Sup Veeky Forums I finally finished this astonishing novel, seems like one big astonishing straw-man fallacy to me. I mean why does socialism necessarily bring corruption? Sure Rand made a few decent arguments about how to live your life on a personal level but her views on social structures and government organisation are total trash. She only focused on the problems of a Soviet-like system and spent almost no time on how an alternative, ideal system would look.
Also had a terrible ending.

asto-ho-honishi-hi-hiiing oh man im bout 6 hundo pages in & thats startina bug me

Why did you spend so much time reading a shit book? Any serious critique or philosopher will tell you how bad it is. It's bullshit man, Ayn Rand's point of view is indefensible bullshit.

>why does socialism necessarily bring corruption
Because historically it always has.

stalinism is repressive and stuff, the only alternative is absolute corporate tyranny because literally everything else is proto-stalinism.

Because a system where there's a third party between two consenting parties making a mutually beneficial transaction is always going to attract corruption. If some apparatchik gets to control how deals are formed, then you're creating an opportunity for that apparatchik to be the recipient of a bribe.

hah mad. 60 years l8r & still angery, musta got sump'n rite

Because the problem we have today is the close relationship between political power and economic power and communism welds both together

Nice cover though.

well historically capitalism and communism always have as well so...

>pursue self interest
>respect your boss's private property rights
pick one

This is the mentality that's fucking up the world at the moment. People believe that if you've pissed someone off you've done something right. By this logic if I were to shit on your face while stabbing your loved ones to death I would presumably have "got sump'n rite" or you wouldn't be so triggered

I know this is probably bait but lots of people actually think this way.

do you think the reverse is true? By your logic only if you don't offend someone you did something right?
>inb4 i haven't said that, i haven't said that at all!
You want to make a profit, well it upsets me, so making profit is wrong.

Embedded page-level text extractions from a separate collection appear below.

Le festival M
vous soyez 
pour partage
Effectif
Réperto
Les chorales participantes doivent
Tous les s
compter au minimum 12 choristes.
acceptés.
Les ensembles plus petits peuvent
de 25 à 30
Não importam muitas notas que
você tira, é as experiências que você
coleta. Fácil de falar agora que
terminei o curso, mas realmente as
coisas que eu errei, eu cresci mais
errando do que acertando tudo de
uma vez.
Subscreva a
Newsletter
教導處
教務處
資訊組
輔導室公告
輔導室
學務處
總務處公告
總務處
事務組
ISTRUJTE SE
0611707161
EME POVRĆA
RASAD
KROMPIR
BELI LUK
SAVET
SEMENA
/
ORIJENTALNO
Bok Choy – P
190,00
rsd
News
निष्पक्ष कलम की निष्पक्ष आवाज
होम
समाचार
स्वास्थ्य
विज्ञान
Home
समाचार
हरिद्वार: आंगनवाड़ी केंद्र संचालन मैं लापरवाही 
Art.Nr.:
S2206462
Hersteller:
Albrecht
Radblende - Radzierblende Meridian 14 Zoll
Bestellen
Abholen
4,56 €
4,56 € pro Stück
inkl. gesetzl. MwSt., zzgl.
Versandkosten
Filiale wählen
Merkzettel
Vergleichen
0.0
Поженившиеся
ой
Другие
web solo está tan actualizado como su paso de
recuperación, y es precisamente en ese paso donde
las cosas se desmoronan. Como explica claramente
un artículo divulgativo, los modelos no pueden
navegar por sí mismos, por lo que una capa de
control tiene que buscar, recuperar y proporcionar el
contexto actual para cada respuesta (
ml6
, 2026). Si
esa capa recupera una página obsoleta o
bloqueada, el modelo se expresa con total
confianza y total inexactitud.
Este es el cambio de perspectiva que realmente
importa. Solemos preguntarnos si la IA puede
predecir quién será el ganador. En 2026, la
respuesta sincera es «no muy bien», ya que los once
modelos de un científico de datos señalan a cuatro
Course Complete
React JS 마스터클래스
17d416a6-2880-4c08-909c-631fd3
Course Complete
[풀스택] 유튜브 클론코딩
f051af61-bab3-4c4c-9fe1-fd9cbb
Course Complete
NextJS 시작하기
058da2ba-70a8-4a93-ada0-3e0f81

No not at all. I just think that people have begun to justify their shitty opinions based on the fact that they've annoyed someone. Seeing it as having "touched a nerve" or something like that.

Of course some facts will annoy people but I don't think pointing out someone is mad about what you said is a decent argument and it's used more and more often these days.

Because idealism is a state of states which will never be achieved. It should be universally accepted and acknowledged at this point that humans are inherently flawed and corrupt in/by nature. That said, it should come as no surprise that corruption and big government go hand-in-hand.

the libertarian dream: let's live in a world with no government so at least those fucking us in the ass aren't breaking any rules while doing so.

Anti-socialists don't really get how socialism works, big surprise

Nobody really knows how socialism works because it doesn't

Read Bookchin

Typical ameritrash reaction

...

Why do Capitalcucks praise Pinochet when he ruined his country's economy, committed human rights violations, and overthrew one of the most successful and peaceful Socialists in human history?

Because fascism is the reaction of capitalism in crisis and being a nazi edgelord is in fashion.

>you can tell the future by the past

This is the ultimate pseud position

"Those who do not learn from history are doomed to repeat it."

>Can only argue with memes
Prime time retardation

>argues by calling people pseuds and retarded
Why do lefties switch to ad hominem so quickly?

go back there

go back there

Because people like you don't actually intend to argue anything and belong on your containment board

I argued that socialism doesn't work and got called a pseud and retarded and I'm the one that doesn't intend to have a conversation? I'm not even /pol/ ffs

>your containment board
but it is you that belongs on >>>/leftypol/
/pol/ was never a containment board

>seems like one big astonishing straw-man fallacy to me

considering that you read a novel written by a woman – what did you expect, presicely, in the first place?

play bioshock instead its better than atalas shrugged
>go back to v
>done

I'm halfway through don't think I can finish it, the fountainhead is one of my favorite books though and superior to this

Don't read it as a defense of capitalism or a rebuttal to socialism. It doesn't really work on those fronts.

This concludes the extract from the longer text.